== Work order ==
Report back each line of the data that contains the word "Training".
(The data Opens)
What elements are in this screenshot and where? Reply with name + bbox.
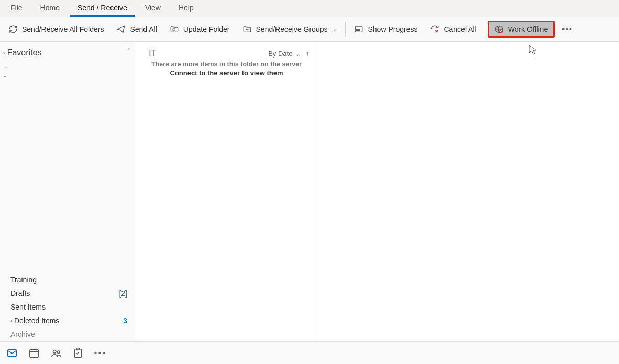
chevron-down-icon: ⌄ bbox=[3, 73, 7, 78]
folder-label: Sent Items bbox=[10, 303, 46, 311]
tasks-icon bbox=[72, 347, 84, 359]
send-receive-all-label: Send/Receive All Folders bbox=[22, 25, 104, 33]
work-offline-button[interactable]: Work Offline bbox=[488, 21, 555, 38]
ribbon: Send/Receive All Folders Send All Update… bbox=[0, 17, 619, 42]
nav-overflow[interactable]: ••• bbox=[94, 349, 107, 357]
message-list-pane: IT By Date ⌄ ↑ There are more items in t… bbox=[135, 42, 318, 341]
folder-count: 3 bbox=[123, 316, 127, 325]
cancel-icon bbox=[430, 25, 439, 34]
folder-label: Archive bbox=[10, 330, 35, 338]
chevron-down-icon: ⌄ bbox=[3, 64, 7, 69]
account-node[interactable]: ⌄ bbox=[0, 62, 135, 71]
folder-archive[interactable]: Archive bbox=[0, 327, 135, 341]
send-receive-groups-button[interactable]: Send/Receive Groups ⌄ bbox=[236, 21, 344, 37]
folder-count: [2] bbox=[119, 289, 127, 298]
folder-training[interactable]: Training bbox=[0, 273, 135, 287]
svg-point-9 bbox=[53, 350, 57, 353]
nav-calendar[interactable] bbox=[28, 347, 40, 359]
send-icon bbox=[116, 25, 126, 34]
server-items-banner: There are more items in this folder on t… bbox=[135, 60, 318, 68]
chevron-down-icon: ⌄ bbox=[333, 26, 337, 32]
refresh-icon bbox=[8, 25, 18, 34]
collapse-sidebar-button[interactable]: ‹ bbox=[125, 44, 131, 53]
sort-label: By Date bbox=[268, 50, 292, 58]
chevron-right-icon: › bbox=[3, 50, 5, 56]
folder-label: Training bbox=[10, 276, 37, 284]
mail-icon bbox=[6, 347, 18, 359]
send-receive-groups-label: Send/Receive Groups bbox=[256, 25, 328, 33]
cancel-all-button[interactable]: Cancel All bbox=[424, 21, 482, 37]
svg-rect-8 bbox=[30, 349, 39, 357]
nav-people[interactable] bbox=[50, 347, 62, 359]
tab-help[interactable]: Help bbox=[171, 0, 201, 17]
send-receive-all-button[interactable]: Send/Receive All Folders bbox=[2, 21, 110, 37]
account-node[interactable]: ⌄ bbox=[0, 71, 135, 81]
sort-direction-button[interactable]: ↑ bbox=[306, 49, 310, 58]
folder-label: Drafts bbox=[10, 289, 30, 298]
progress-icon bbox=[354, 25, 363, 34]
ribbon-overflow-button[interactable]: ••• bbox=[558, 25, 577, 33]
update-folder-button[interactable]: Update Folder bbox=[163, 21, 236, 37]
show-progress-button[interactable]: Show Progress bbox=[348, 21, 424, 37]
svg-rect-0 bbox=[356, 26, 363, 32]
folder-title: IT bbox=[149, 48, 157, 59]
folder-sent-items[interactable]: Sent Items bbox=[0, 300, 135, 314]
cancel-all-label: Cancel All bbox=[444, 25, 476, 33]
folder-label: Deleted Items bbox=[14, 316, 59, 325]
connect-server-link[interactable]: Connect to the server to view them bbox=[135, 68, 318, 79]
chevron-down-icon: ⌄ bbox=[295, 51, 300, 57]
favorites-header[interactable]: › Favorites bbox=[0, 42, 135, 62]
tab-file[interactable]: File bbox=[3, 0, 30, 17]
tab-send-receive[interactable]: Send / Receive bbox=[70, 0, 135, 17]
calendar-icon bbox=[28, 347, 40, 359]
nav-tasks[interactable] bbox=[72, 347, 84, 359]
work-offline-label: Work Offline bbox=[508, 25, 548, 33]
bottom-nav: ••• bbox=[0, 341, 619, 364]
folder-refresh-icon bbox=[170, 25, 179, 34]
show-progress-label: Show Progress bbox=[368, 25, 417, 33]
sort-by-button[interactable]: By Date ⌄ bbox=[268, 50, 300, 58]
nav-mail[interactable] bbox=[6, 347, 18, 359]
globe-offline-icon bbox=[494, 25, 504, 34]
folder-list: Training Drafts [2] Sent Items › Deleted… bbox=[0, 273, 135, 341]
tab-view[interactable]: View bbox=[138, 0, 168, 17]
folder-deleted-items[interactable]: › Deleted Items 3 bbox=[0, 314, 135, 327]
favorites-label: Favorites bbox=[7, 48, 42, 58]
people-icon bbox=[50, 347, 62, 359]
send-all-label: Send All bbox=[130, 25, 157, 33]
svg-point-10 bbox=[57, 350, 60, 353]
ribbon-separator bbox=[485, 22, 485, 37]
svg-rect-1 bbox=[356, 29, 360, 30]
tab-home[interactable]: Home bbox=[33, 0, 67, 17]
reading-pane bbox=[318, 42, 619, 341]
ribbon-separator bbox=[345, 22, 346, 37]
send-all-button[interactable]: Send All bbox=[110, 21, 163, 37]
sidebar: ‹ › Favorites ⌄ ⌄ Training Drafts [2] Se… bbox=[0, 42, 135, 341]
chevron-right-icon: › bbox=[10, 318, 12, 323]
folder-sync-icon bbox=[242, 25, 252, 34]
tab-bar: File Home Send / Receive View Help bbox=[0, 0, 619, 17]
update-folder-label: Update Folder bbox=[183, 25, 230, 33]
folder-drafts[interactable]: Drafts [2] bbox=[0, 287, 135, 300]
(The data Closes)
== Answer box ==
folder-training[interactable]: Training bbox=[0, 273, 135, 287]
folder-label: Training bbox=[10, 276, 37, 284]
folder-list: Training Drafts [2] Sent Items › Deleted… bbox=[0, 273, 135, 341]
sidebar: ‹ › Favorites ⌄ ⌄ Training Drafts [2] Se… bbox=[0, 42, 135, 341]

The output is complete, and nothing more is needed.